- [What this task involves] Check every line of the data below for the string "their", and copy the ones that hold it.

[Extracted page text data]
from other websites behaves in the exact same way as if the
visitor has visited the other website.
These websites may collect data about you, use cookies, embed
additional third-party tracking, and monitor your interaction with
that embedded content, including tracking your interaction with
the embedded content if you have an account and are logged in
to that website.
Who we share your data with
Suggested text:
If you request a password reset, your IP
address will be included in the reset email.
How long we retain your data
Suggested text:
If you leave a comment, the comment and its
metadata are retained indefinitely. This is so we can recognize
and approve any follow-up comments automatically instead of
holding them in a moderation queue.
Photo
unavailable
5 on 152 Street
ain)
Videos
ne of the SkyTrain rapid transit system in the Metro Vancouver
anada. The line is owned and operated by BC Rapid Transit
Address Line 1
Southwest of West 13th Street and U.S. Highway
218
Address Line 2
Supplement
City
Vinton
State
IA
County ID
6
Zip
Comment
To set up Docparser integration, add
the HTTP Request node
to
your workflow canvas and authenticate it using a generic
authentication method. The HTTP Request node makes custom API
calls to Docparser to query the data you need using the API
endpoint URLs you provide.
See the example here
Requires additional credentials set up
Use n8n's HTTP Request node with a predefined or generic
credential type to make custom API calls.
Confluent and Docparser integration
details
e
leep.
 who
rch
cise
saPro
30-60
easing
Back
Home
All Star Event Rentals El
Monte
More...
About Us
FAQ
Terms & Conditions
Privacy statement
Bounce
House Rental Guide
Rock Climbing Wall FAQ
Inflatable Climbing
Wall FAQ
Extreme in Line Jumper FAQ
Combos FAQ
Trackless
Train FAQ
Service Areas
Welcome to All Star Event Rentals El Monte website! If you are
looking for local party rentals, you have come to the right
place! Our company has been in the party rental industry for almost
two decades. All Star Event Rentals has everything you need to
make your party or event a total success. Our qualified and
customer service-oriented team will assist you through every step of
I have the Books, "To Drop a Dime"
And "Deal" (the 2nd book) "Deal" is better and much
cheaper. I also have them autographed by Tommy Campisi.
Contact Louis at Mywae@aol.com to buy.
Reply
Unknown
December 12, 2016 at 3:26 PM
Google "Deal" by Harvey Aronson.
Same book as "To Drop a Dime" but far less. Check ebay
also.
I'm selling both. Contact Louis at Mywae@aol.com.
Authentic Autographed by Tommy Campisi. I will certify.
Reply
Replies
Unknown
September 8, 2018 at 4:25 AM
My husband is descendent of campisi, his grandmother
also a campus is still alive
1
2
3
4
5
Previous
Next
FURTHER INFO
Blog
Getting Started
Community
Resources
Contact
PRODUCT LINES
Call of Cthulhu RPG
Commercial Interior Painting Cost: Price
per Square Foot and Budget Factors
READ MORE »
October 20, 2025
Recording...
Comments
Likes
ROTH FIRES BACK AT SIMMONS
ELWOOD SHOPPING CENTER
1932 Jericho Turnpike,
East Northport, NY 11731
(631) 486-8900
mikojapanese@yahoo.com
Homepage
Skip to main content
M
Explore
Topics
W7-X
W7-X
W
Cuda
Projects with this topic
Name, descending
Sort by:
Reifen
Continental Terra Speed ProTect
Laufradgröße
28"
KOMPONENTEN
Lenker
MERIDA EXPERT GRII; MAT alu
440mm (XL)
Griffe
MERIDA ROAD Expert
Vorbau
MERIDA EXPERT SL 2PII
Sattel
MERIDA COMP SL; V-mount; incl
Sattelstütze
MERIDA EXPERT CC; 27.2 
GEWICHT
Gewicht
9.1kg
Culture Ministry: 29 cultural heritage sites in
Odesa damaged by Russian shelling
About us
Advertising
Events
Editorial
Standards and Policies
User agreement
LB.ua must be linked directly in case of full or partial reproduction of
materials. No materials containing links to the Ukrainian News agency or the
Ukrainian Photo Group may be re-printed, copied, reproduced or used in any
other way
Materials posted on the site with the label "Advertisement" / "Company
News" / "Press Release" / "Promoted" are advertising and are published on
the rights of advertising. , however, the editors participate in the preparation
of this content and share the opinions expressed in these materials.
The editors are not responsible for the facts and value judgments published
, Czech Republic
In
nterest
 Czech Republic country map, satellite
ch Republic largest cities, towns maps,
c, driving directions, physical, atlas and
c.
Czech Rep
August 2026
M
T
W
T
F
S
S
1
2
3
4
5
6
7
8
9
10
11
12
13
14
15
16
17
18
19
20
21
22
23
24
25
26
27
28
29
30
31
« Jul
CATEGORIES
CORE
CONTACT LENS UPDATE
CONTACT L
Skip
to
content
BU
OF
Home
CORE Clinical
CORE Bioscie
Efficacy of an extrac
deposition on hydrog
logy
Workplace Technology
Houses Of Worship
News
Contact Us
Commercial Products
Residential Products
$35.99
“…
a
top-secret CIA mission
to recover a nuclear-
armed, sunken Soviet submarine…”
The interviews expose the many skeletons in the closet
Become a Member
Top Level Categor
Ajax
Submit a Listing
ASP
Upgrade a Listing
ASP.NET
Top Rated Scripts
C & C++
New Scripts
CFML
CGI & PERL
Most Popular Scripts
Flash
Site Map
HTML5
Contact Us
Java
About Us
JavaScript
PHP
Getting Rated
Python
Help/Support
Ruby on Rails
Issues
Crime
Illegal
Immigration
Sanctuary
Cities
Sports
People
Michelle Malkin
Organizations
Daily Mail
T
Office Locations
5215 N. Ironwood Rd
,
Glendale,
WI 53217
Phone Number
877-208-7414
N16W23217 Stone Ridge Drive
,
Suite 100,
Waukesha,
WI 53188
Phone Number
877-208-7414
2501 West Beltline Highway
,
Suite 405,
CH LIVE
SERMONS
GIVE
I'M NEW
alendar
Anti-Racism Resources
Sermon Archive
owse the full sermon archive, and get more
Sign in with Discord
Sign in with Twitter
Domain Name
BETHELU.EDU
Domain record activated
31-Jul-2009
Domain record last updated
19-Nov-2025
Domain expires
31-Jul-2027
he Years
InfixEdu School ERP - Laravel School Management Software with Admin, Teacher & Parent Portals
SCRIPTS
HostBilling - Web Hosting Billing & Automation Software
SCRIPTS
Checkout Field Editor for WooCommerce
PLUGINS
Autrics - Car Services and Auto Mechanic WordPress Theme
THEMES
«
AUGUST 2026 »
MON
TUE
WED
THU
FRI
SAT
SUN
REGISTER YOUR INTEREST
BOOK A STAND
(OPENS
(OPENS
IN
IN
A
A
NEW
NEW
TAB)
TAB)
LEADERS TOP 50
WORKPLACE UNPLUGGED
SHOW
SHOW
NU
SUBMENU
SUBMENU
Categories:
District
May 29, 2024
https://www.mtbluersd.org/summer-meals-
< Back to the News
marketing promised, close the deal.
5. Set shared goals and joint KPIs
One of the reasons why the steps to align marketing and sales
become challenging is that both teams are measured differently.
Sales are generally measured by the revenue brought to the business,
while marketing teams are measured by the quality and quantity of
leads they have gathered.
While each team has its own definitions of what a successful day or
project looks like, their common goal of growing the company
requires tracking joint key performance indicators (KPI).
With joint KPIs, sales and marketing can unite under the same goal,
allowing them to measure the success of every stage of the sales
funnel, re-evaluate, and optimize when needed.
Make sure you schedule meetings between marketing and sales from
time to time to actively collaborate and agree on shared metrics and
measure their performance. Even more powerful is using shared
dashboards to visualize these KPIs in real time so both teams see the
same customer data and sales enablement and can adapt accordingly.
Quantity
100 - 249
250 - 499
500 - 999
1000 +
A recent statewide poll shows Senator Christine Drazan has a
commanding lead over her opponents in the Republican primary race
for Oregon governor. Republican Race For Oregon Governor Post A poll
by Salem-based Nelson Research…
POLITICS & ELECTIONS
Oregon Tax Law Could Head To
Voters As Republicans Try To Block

- [Expected answer]
project looks like, their common goal of growing the company
measure their performance. Even more powerful is using shared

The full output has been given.